Shares of Standard Chartered were down 3.8% in afternoon Hong Kong trading.

The bank listed a number of initiatives it would tackle in coming years to expand profitability and move toward more capital-light businesses such as retail, private banking and wealth management and away from institutional and corporate banking. It is aiming to restructure businesses that use more than $100 billion, as it seeks to meet a new common equity Tier 1 capital ratio of 12% to 13%, up from the 11% to 12% target announced in March, as well as a return on equity of 10% in the medium term.

The lender said it was hoping to achieve cost reductions of $2.9 billion between 2015 and 2018. It expects restructuring charges associated with the new strategy, including losses from liquidating nonstrategic assets and goodwill write downs, to total about $3 billion by the end of 2016. In addition, a new risk-tolerance framework aimed at reducing the bank's China, India and commodities exposures will be put in place.

The new plan was unveiled the same day Standard Chartered reported a third-quarter loss before tax of US$139 million, compared with a profit before tax of US$1.53 billion in the same period a year ago. The bank said in a statement that the results "highlight a clear need for change" as income fell 18% to US$3.68 billion from US$4.51 billion a year ago.

Since his appointment in June, Chief Executive Bill Winters has been analyzing the bank's balance sheet, which expanded rapidly in the past decade fueled by emerging-market growth. Now the bank is wrestling with a slowing Chinese economy and falling commodities prices.

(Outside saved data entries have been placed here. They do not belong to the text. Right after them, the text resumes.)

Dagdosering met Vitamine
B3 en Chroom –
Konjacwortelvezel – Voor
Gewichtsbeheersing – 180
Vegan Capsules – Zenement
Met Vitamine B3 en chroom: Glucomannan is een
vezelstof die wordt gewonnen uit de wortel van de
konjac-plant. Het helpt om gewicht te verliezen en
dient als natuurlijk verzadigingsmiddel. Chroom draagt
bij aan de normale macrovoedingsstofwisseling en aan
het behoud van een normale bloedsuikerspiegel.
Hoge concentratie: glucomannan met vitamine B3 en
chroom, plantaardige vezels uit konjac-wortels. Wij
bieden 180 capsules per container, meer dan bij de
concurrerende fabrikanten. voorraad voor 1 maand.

The bank's third-quarter impairments on loans and other provisions remained flat compared with a quarter ago, at US$1.2 billion, reflecting "adverse trends" in India and commodities, it said.

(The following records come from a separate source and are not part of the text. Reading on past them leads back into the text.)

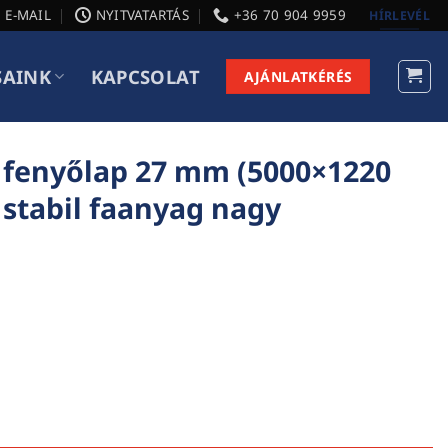
E-MAIL
NYITVATARTÁS
+36 70 904 9959
HÍRLEVÉL
SAINK
KAPCSOLAT
AJÁNLATKÉRÉS
c fenyőlap 27 mm (5000×1220
stabil faanyag nagy
5000×1220 mm) könnyebb, mégis stabil faanyag nagy felül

Income from retail clients declined by 16% to US$1.3 billion and from private banking declined by 15% to US$131 million, due in part to weaker demand for wealth-management products in Hong Kong and Singapore, the bank said.

Standard Chartered said it would invest $3 billion over the next three years in its technology infrastructure and other areas it was seeking to expand, such as its Africa business as well as its yuan offerings in China.